GOAL OF THE EXERCISE = Should a line below contain the word "tričko", report it.
----
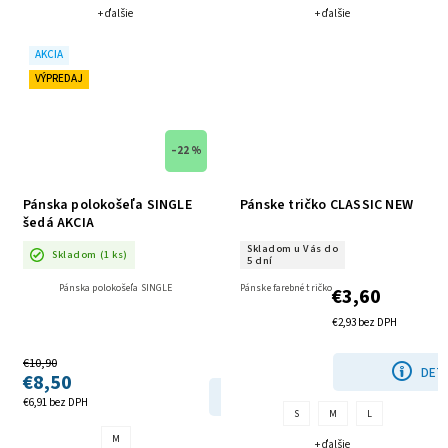
+ ďalšie
+ ďalšie
AKCIA
VÝPREDAJ
–22 %
Pánska polokošeľa SINGLE
Pánske tričko CLASSIC NEW
šedá AKCIA
Skladom u Vás do
Skladom
(1 ks)
5 dní
Pánska polokošeľa SINGLE
Pánske farebné tričko
€3,60
€2,93 bez DPH
€10,90
DETA
€8,50
DETAIL
€6,91 bez DPH
S
M
L
M
+ ďalšie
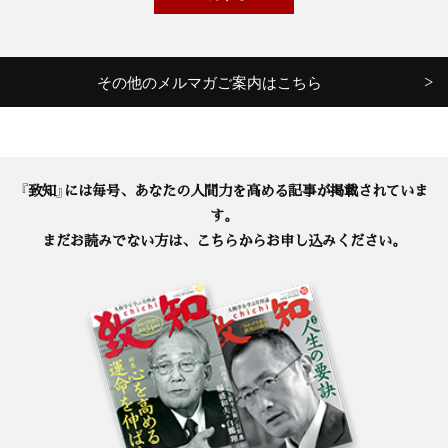
その他のメルマガご案内はこちら
『致知』には毎号、あなたの人間力を高める記事が掲載されていま
す。
まだお読みでない方は、こちらからお申し込みください。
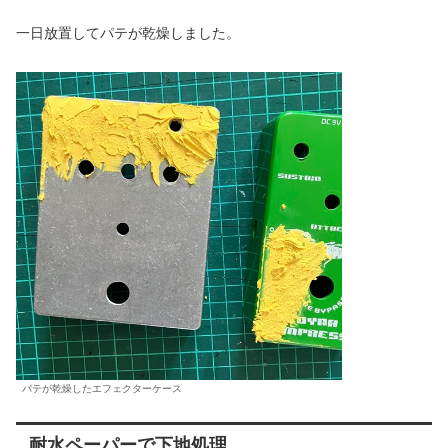
一日放置してパテが乾燥しました。
パテが乾燥したエフェクターケース
耐水ペーパーで下地処理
----
RESULT FOR THIS EXERCISE =
Pánske tričko CLASSIC NEW
Pánske farebné tričko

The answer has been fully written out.